# [Task objective]
Every line of the entries below that includes "consumer" belongs in the answer, copied as written.

(Stored data entries)
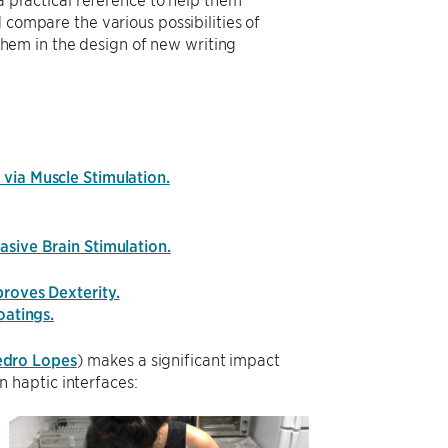
compare the various possibilities of
 them in the design of new writing
via Muscle Stimulation.
asive Brain Stimulation.
proves Dexterity.
oatings.
edro Lopes
) makes a significant impact
 haptic interfaces:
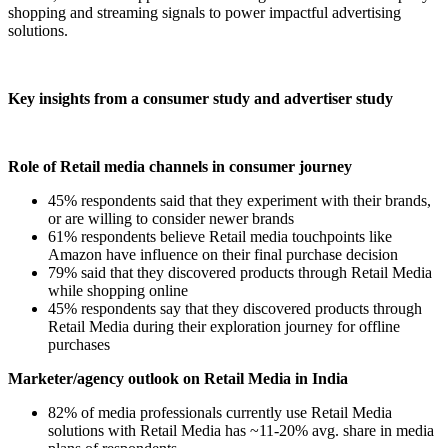
shopping and streaming signals to power impactful advertising
solutions.
Key insights from a consumer study and advertiser study
Role of Retail media channels in consumer journey
45% respondents said that they experiment with their brands,
or are willing to consider newer brands
61% respondents believe Retail media touchpoints like
Amazon have influence on their final purchase decision
79% said that they discovered products through Retail Media
while shopping online
45% respondents say that they discovered products through
Retail Media during their exploration journey for offline
purchases
Marketer/agency outlook on Retail Media in India
82% of media professionals currently use Retail Media
solutions with Retail Media has ~11-20% avg. share in media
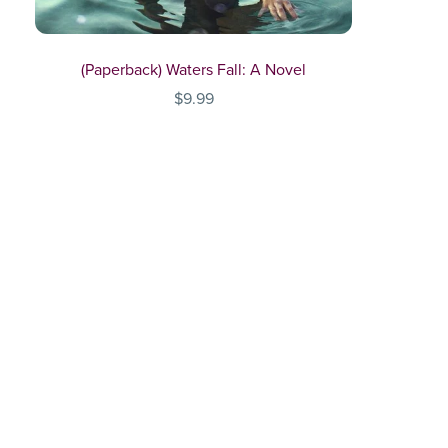
(Paperback) Waters Fall: A Novel
$9.99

# [Exercise solution]
Key insights from a consumer study and advertiser study
Role of Retail media channels in consumer journey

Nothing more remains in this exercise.